'''

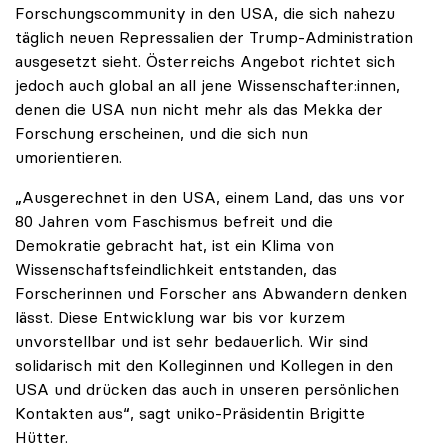
Forschungscommunity in den USA, die sich nahezu
täglich neuen Repressalien der Trump-Administration
ausgesetzt sieht. Österreichs Angebot richtet sich
jedoch auch global an all jene Wissenschafter:innen,
denen die USA nun nicht mehr als das Mekka der
Forschung erscheinen, und die sich nun
umorientieren.
„Ausgerechnet in den USA, einem Land, das uns vor
80 Jahren vom Faschismus befreit und die
Demokratie gebracht hat, ist ein Klima von
Wissenschaftsfeindlichkeit entstanden, das
Forscherinnen und Forscher ans Abwandern denken
lässt. Diese Entwicklung war bis vor kurzem
unvorstellbar und ist sehr bedauerlich. Wir sind
solidarisch mit den Kolleginnen und Kollegen in den
USA und drücken das auch in unseren persönlichen
Kontakten aus“, sagt uniko-Präsidentin Brigitte
Hütter.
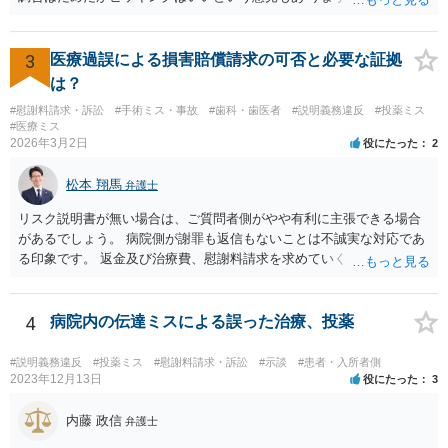
の負担軽減のために、薬剤師なく院内 処方を積極的に進めてる医者も
いますね。 院外とではかなり金額が低くなるようです。 したがって、
違法とは断じきれないですね。 あなたが罪になることは、まったくあ
3
医療過誤による損害賠償請求の可否と必要な証拠
りません。 やめるなら、２週間ルールにのっとってやめたほう がいい
は？
でしょう。
#慰謝料請求・訴訟
#手術ミス・事故
#歯科・歯医者
#説明義務違反
#投薬ミス
#医療ミス
2026年3月2日
役にたった
2
松本 翔馬
弁護士
リスク説明書が無い場合は、ご質問者側がやや有利に主張できる場合
があるでしょう。 病院側が謝罪も返信もないことは不誠実な対応であ
る印象です。 返金及び治療費、慰謝料請求を求めていくことになるか
と思います。 ご自身で内容証明を出すこともあり得ますが、弁護士が
代理人として病院側との交渉窓口となることも方法の一つです。 ご自
身で内容証明を出される場合、書面にご質問者の不利になる事情を記
4
病院内の伝達ミスによる誤った治療、投薬
載した場合はそれ以降の交渉ハードルが上がってしまうため慎重に検
討されるとよいでしょう。
#説明義務違反
#投薬ミス
#慰謝料請求・訴訟
#示談
#患者・入所者側
2023年12月13日
役にたった
3
内藤 政信
弁護士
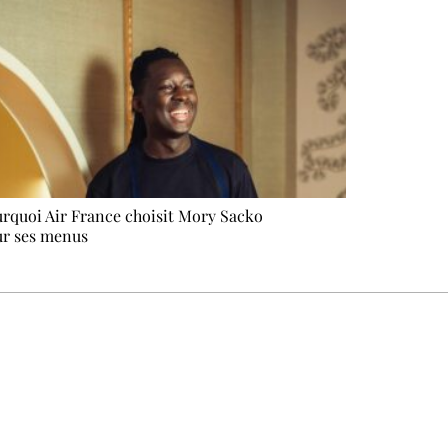
rquoi Air France choisit Mory Sacko
r ses menus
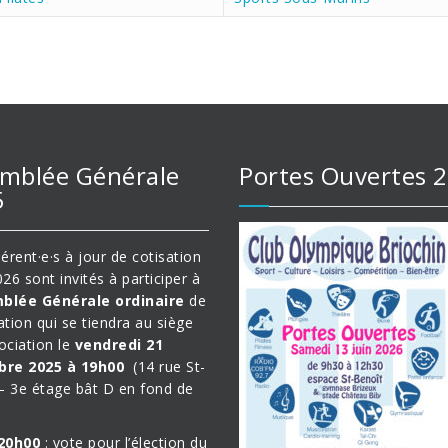
mblée Générale
Portes Ouvertes 
5
érent·e·s à jour de cotisation
26 sont invités à participer à
blée Générale ordinaire
de
ation qui se tiendra au siège
sociation le
vendredi 21
re 2025 à 19h00
(14 rue St-
– 3e étage bât D en fond de
20h00
: vote pour l’élection du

'''

## Task statement
Drop the pictures; repeat the listing above exactly.

## Exercise output
Forschungscommunity in den USA, die sich nahezu
täglich neuen Repressalien der Trump-Administration
ausgesetzt sieht. Österreichs Angebot richtet sich
jedoch auch global an all jene Wissenschafter:innen,
denen die USA nun nicht mehr als das Mekka der
Forschung erscheinen, und die sich nun
umorientieren.
„Ausgerechnet in den USA, einem Land, das uns vor
80 Jahren vom Faschismus befreit und die
Demokratie gebracht hat, ist ein Klima von
Wissenschaftsfeindlichkeit entstanden, das
Forscherinnen und Forscher ans Abwandern denken
lässt. Diese Entwicklung war bis vor kurzem
unvorstellbar und ist sehr bedauerlich. Wir sind
solidarisch mit den Kolleginnen und Kollegen in den
USA und drücken das auch in unseren persönlichen
Kontakten aus“, sagt uniko-Präsidentin Brigitte
Hütter.
の負担軽減のために、薬剤師なく院内 処方を積極的に進めてる医者も
いますね。 院外とではかなり金額が低くなるようです。 したがって、
違法とは断じきれないですね。 あなたが罪になることは、まったくあ
3
医療過誤による損害賠償請求の可否と必要な証拠
りません。 やめるなら、２週間ルールにのっとってやめたほう がいい
は？
でしょう。
#慰謝料請求・訴訟
#手術ミス・事故
#歯科・歯医者
#説明義務違反
#投薬ミス
#医療ミス
2026年3月2日
役にたった
2
松本 翔馬
弁護士
リスク説明書が無い場合は、ご質問者側がやや有利に主張できる場合
があるでしょう。 病院側が謝罪も返信もないことは不誠実な対応であ
る印象です。 返金及び治療費、慰謝料請求を求めていくことになるか
と思います。 ご自身で内容証明を出すこともあり得ますが、弁護士が
代理人として病院側との交渉窓口となることも方法の一つです。 ご自
身で内容証明を出される場合、書面にご質問者の不利になる事情を記
4
病院内の伝達ミスによる誤った治療、投薬
載した場合はそれ以降の交渉ハードルが上がってしまうため慎重に検
討されるとよいでしょう。
#説明義務違反
#投薬ミス
#慰謝料請求・訴訟
#示談
#患者・入所者側
2023年12月13日
役にたった
3
内藤 政信
弁護士
rquoi Air France choisit Mory Sacko
r ses menus
mblée Générale
Portes Ouvertes 
5
érent·e·s à jour de cotisation
26 sont invités à participer à
blée Générale ordinaire
de
ation qui se tiendra au siège
sociation le
vendredi 21
re 2025 à 19h00
(14 rue St-
– 3e étage bât D en fond de
20h00
: vote pour l’élection du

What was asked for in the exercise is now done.